Chapter Five
At dinner that night, Sabrina sat next to an older woman traveling alone. When it was time for meals, passengers were assigned a time, then seated with random strangers in the train’s central dining car. They did have the option of eating in their room, but Sabrina was trying to be brave. She ate in her room at lunch, but for dinner, she decided to eat with everybody else. It was so different from what she’d become accustomed to. A good kind of different.
Charlene, Sabrina’s dinner companion, was a sixty-something, vibrant grandmother of nine who was traveling to see her second grandson at college in Kansas. She told stories of her daughter that made Sabrina’s heart ache for her own mother—the mother who raised her. And her biological mother and grandmother.
All of them died horrific deaths.
During a lull in their conversation, she stared out the window and blinked hard.
Charlene put her hand on the younger woman’s. “Are you all right, dear?”
Sabrina nodded and blinked, trying to make the tears go away before turning back to her.
“Do you see your mother often?” the older woman asked.
“She—” Sabrina’s voice caught in her throat. She swallowed and stared for a moment, then shook her head. “She died.” The dying screams of the woman who raised her echoed through her mind. She blinked rapidly to make the tears go away. It didn’t work.
Charlene’s face immediately softened into sympathy. “Oh my. I’m so sorry.” She tilted her head. “Was it recent?”
The question made Sabrina stop and think for a moment. How long ago was that? She thought back to the calendar in Mr. Baker’s office. It had been five years since her parents’ murder. Five years! That meant she was twenty years—
No, it was almost the middle of September. She was twenty-one!
Where had her life gone?
Sabrina stared at her plate of spaghetti and felt her stomach clench. She tried to swallow past the lump in her throat.
Chase...
She exhaled, feeling as if she’d been punched in the chest. There was no way he would have waited for her. The last few days, she’d been dreaming of what it would be like to arrive in Boston and see him again, but it had been five years!

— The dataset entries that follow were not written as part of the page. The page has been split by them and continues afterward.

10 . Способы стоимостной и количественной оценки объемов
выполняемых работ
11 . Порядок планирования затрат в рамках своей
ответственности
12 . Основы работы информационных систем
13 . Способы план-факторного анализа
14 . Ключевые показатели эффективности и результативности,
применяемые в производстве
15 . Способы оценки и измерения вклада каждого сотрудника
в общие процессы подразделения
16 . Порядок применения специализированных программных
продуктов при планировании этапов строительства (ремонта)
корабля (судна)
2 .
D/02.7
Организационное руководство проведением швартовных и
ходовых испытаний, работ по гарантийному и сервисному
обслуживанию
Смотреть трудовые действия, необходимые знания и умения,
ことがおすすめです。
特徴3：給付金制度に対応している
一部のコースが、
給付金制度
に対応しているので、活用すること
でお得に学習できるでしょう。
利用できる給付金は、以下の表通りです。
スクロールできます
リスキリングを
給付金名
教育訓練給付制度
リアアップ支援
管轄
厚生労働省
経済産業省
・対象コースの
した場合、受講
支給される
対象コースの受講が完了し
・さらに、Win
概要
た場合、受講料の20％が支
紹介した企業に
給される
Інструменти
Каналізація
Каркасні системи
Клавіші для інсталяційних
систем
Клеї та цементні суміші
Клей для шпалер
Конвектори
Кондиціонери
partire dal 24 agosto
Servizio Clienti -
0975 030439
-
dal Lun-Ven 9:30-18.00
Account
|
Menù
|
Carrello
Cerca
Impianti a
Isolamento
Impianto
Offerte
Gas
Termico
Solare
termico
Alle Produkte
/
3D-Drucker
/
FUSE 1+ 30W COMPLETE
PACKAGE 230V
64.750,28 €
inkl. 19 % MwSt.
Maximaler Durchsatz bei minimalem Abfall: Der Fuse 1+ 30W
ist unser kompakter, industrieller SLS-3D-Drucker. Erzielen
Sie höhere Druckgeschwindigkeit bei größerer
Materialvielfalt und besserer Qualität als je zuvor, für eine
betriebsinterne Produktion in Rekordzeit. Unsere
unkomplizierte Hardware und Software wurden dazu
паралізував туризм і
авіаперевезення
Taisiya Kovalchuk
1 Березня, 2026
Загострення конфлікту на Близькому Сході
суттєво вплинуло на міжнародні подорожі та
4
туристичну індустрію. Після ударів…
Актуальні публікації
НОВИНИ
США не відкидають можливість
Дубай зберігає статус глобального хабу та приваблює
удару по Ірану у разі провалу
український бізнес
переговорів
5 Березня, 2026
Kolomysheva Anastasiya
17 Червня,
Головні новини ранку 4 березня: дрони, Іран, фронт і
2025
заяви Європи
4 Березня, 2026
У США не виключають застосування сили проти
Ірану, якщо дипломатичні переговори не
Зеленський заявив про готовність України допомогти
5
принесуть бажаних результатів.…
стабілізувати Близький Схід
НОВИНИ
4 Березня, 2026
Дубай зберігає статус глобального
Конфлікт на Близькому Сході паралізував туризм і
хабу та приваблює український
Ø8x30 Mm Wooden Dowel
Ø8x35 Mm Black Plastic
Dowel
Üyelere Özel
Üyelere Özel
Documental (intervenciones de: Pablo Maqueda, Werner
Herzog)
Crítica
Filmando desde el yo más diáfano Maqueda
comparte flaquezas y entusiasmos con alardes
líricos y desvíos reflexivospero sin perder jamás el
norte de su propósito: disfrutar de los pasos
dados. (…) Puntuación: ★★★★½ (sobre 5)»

What a foolish girl she was. No man in his right mind would wait that long without communication from a girl. Sabrina buried her face in her hands and pressed her fingers against her eyeballs until she saw gold sparkles.
She was no longer the sweet, innocent girl he met on the yacht that night. That was stolen away within a few days of meeting him.
Her heart no longer ached with longing, but with sorrow. Grief burned in her chest and she wanted to scream. She scooted quickly across the bench seat to the aisle, knocking her plate to the floor. Charlene called after her, but she ignored her as she hurried through the car and into the next one, searching for the bathroom. She needed to be alone.
She locked the door and turned to stare at herself in the mirror, leaning her hands on the cold steel sink. How long had it been since she really looked at herself? Her long, dark hair hung around her thin face and prominent cheekbones, falling down her chest. Her figure was more womanly than she remembered. Her eyes were still the same pale green, but there was something different in them than before. Sadness.
Who was this stranger staring back at her?
Her childhood, so close to being complete when she arrived home from Boston, had been snatched away in the blink of an eye. In an instant, she was turned from an innocent girl into a monster and whore.
She let out a cry and collapsed onto the floor. Sobs wracked her body as she bit her fist, hoping the pain would negate the growing anguish in her heart.
She had no one to go to in Boston.
Chase had surely moved on. Maybe he was even married with kids by now.
Oh God! The thought of him happily married to another woman made her want to pull her hair out. She grasped a handful and let out a hoarse cry.
I have nothing.
I’ve lost everything.
*****
Later that night, Sabrina stared blankly out the window, her mind wandering aimlessly through her memories.